■ **Description of the task**
Go through the entries and say how many lines contain the string "frische". The number is the whole answer.

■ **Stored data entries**

^^^^^^^^

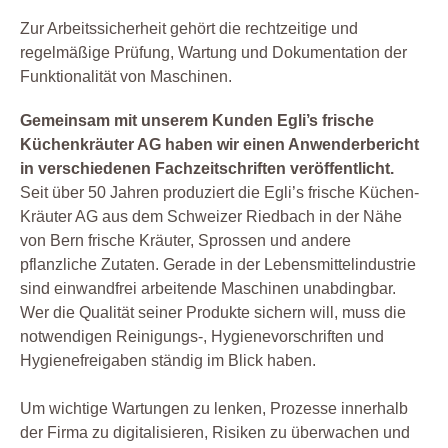
Zur Arbeitssicherheit gehört die rechtzeitige und
regelmäßige Prüfung, Wartung und Dokumentation der
Funktionalität von Maschinen.
Gemeinsam mit unserem Kunden Egli’s frische
Küchenkräuter AG haben wir einen Anwenderbericht
in verschiedenen Fachzeitschriften veröffentlicht.
Seit über 50 Jahren produziert die Egli’s frische Küchen-
Kräuter AG aus dem Schweizer Riedbach in der Nähe
von Bern frische Kräuter, Sprossen und andere
pflanzliche Zutaten. Gerade in der Lebensmittelindustrie
sind einwandfrei arbeitende Maschinen unabdingbar.
Wer die Qualität seiner Produkte sichern will, muss die
notwendigen Reinigungs-, Hygienevorschriften und
Hygienefreigaben ständig im Blick haben.
Um wichtige Wartungen zu lenken, Prozesse innerhalb
der Firma zu digitalisieren, Risiken zu überwachen und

^^^^^^^^

■ **Answer to the problem**
3